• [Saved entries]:
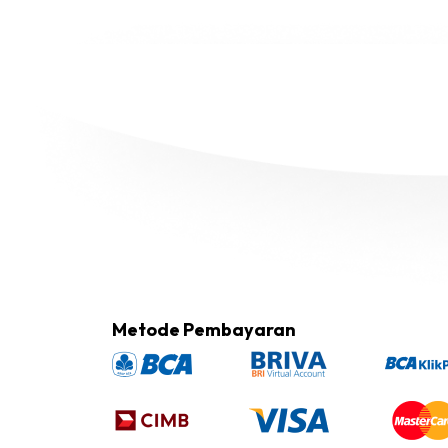
Metode Pembayaran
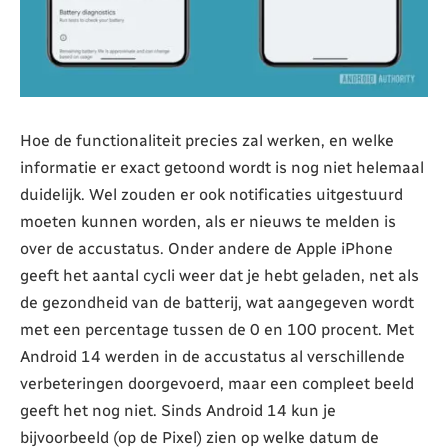
Hoe de functionaliteit precies zal werken, en welke
informatie er exact getoond wordt is nog niet helemaal
duidelijk. Wel zouden er ook notificaties uitgestuurd
moeten kunnen worden, als er nieuws te melden is
over de accustatus. Onder andere de Apple iPhone
geeft het aantal cycli weer dat je hebt geladen, net als
de gezondheid van de batterij, wat aangegeven wordt
met een percentage tussen de 0 en 100 procent. Met
Android 14 werden in de accustatus al verschillende
verbeteringen doorgevoerd, maar een compleet beeld
geeft het nog niet. Sinds Android 14 kun je
bijvoorbeeld (op de Pixel) zien op welke datum de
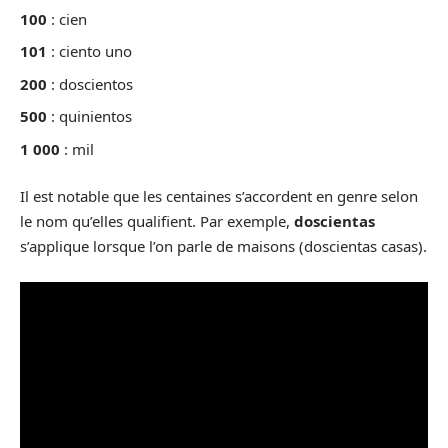
100
: cien
101
: ciento uno
200
: doscientos
500
: quinientos
1 000
: mil
Il est notable que les centaines s’accordent en genre selon
le nom qu’elles qualifient. Par exemple,
doscientas
s’applique lorsque l’on parle de maisons (doscientas casas).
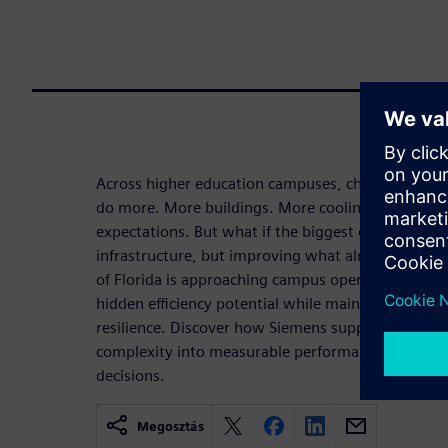
Across higher education campuses, chilled water 
do more. More buildings. More cooling demand. M
expectations. But what if the biggest opportunity
infrastructure, but improving what already exists
of Florida is approaching campus operations as a
hidden efficiency potential while maintaining comfo
resilience. Discover how Siemens supports universi
complexity into measurable performance, savings
decisions.
Megosztás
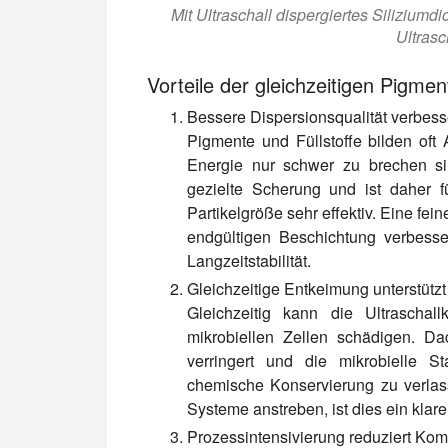
Mit Ultraschall dispergiertes Siliziumd
Ultrasc
Vorteile der gleichzeitigen Pigme
Bessere Dispersionsqualität verbess
Pigmente und Füllstoffe bilden oft
Energie nur schwer zu brechen sin
gezielte Scherung und ist daher f
Partikelgröße sehr effektiv. Eine f
endgültigen Beschichtung verbesse
Langzeitstabilität.
Gleichzeitige Entkeimung unterstützt
Gleichzeitig kann die Ultraschal
mikrobiellen Zellen schädigen. Da
verringert und die mikrobielle St
chemische Konservierung zu verlasse
Systeme anstreben, ist dies ein klare
Prozessintensivierung reduziert Kom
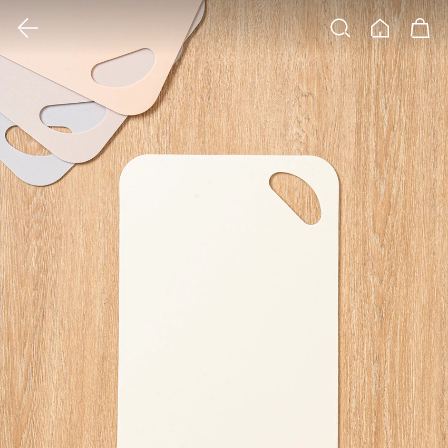
클릭 시 이미지 확대 보기 팝업 열림
검색
홈
장바구니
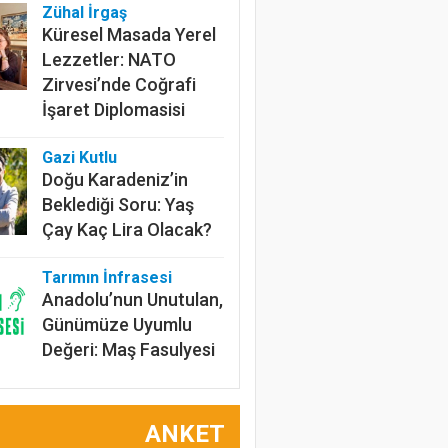
Zühal İrgaş
Küresel Masada Yerel
Lezzetler: NATO
Zirvesi’nde Coğrafi
İşaret Diplomasisi
Gazi Kutlu
Doğu Karadeniz’in
Beklediği Soru: Yaş
Çay Kaç Lira Olacak?
Tarımın İnfrasesi
Anadolu’nun Unutulan,
Günümüze Uyumlu
Değeri: Maş Fasulyesi
Prof.Dr. Bülent
Gülçubuk
ANKET
Şura Kararlarının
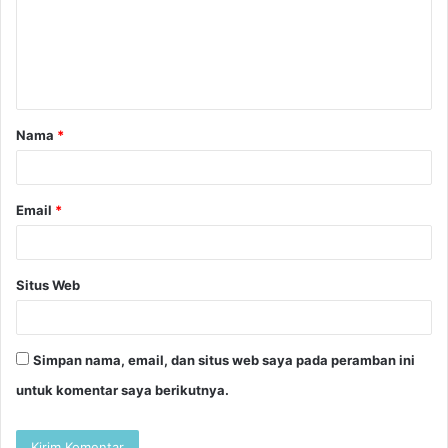
Nama
*
Email
*
Situs Web
Simpan nama, email, dan situs web saya pada peramban ini
untuk komentar saya berikutnya.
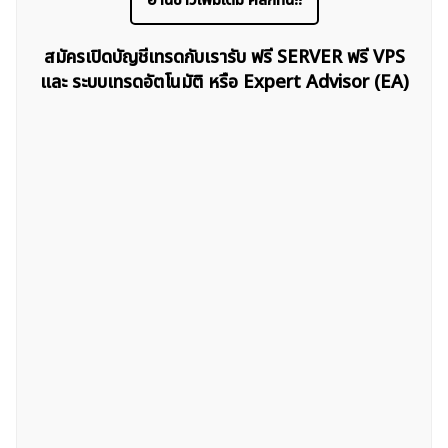
อ่านข่าวเพิ่มเติม คลิกที่นี่!!
สมัครเปิดบัญชีเทรดกับเรารับ ฟรี SERVER ฟรี VPS
และ ระบบเทรดอัตโนมัติ หรือ Expert Advisor (EA)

• [What the task requires]: The result should be a word-for-word restatement of all the data, without images.

• [Result of the task]:
Metode Pembayaran
Hoe de functionaliteit precies zal werken, en welke
informatie er exact getoond wordt is nog niet helemaal
duidelijk. Wel zouden er ook notificaties uitgestuurd
moeten kunnen worden, als er nieuws te melden is
over de accustatus. Onder andere de Apple iPhone
geeft het aantal cycli weer dat je hebt geladen, net als
de gezondheid van de batterij, wat aangegeven wordt
met een percentage tussen de 0 en 100 procent. Met
Android 14 werden in de accustatus al verschillende
verbeteringen doorgevoerd, maar een compleet beeld
geeft het nog niet. Sinds Android 14 kun je
bijvoorbeeld (op de Pixel) zien op welke datum de
100
: cien
101
: ciento uno
200
: doscientos
500
: quinientos
1 000
: mil
Il est notable que les centaines s’accordent en genre selon
le nom qu’elles qualifient. Par exemple,
doscientas
s’applique lorsque l’on parle de maisons (doscientas casas).
Across higher education campuses, chilled water 
do more. More buildings. More cooling demand. M
expectations. But what if the biggest opportunity
infrastructure, but improving what already exists
of Florida is approaching campus operations as a
hidden efficiency potential while maintaining comfo
resilience. Discover how Siemens supports universi
complexity into measurable performance, savings
decisions.
Megosztás
Mit Ultraschall dispergiertes Siliziumd
Ultrasc
Vorteile der gleichzeitigen Pigme
Bessere Dispersionsqualität verbess
Pigmente und Füllstoffe bilden oft
Energie nur schwer zu brechen sin
gezielte Scherung und ist daher f
Partikelgröße sehr effektiv. Eine f
endgültigen Beschichtung verbesse
Langzeitstabilität.
Gleichzeitige Entkeimung unterstützt
Gleichzeitig kann die Ultraschal
mikrobiellen Zellen schädigen. Da
verringert und die mikrobielle St
chemische Konservierung zu verlasse
Systeme anstreben, ist dies ein klare
Prozessintensivierung reduziert Kom
클릭 시 이미지 확대 보기 팝업 열림
검색
홈
장바구니
Zühal İrgaş
Küresel Masada Yerel
Lezzetler: NATO
Zirvesi’nde Coğrafi
İşaret Diplomasisi
Gazi Kutlu
Doğu Karadeniz’in
Beklediği Soru: Yaş
Çay Kaç Lira Olacak?
Tarımın İnfrasesi
Anadolu’nun Unutulan,
Günümüze Uyumlu
Değeri: Maş Fasulyesi
Prof.Dr. Bülent
Gülçubuk
ANKET
Şura Kararlarının
Nama
*
Email
*
Situs Web
Simpan nama, email, dan situs web saya pada peramban ini
untuk komentar saya berikutnya.
อ่านข่าวเพิ่มเติม คลิกที่นี่!!
สมัครเปิดบัญชีเทรดกับเรารับ ฟรี SERVER ฟรี VPS
และ ระบบเทรดอัตโนมัติ หรือ Expert Advisor (EA)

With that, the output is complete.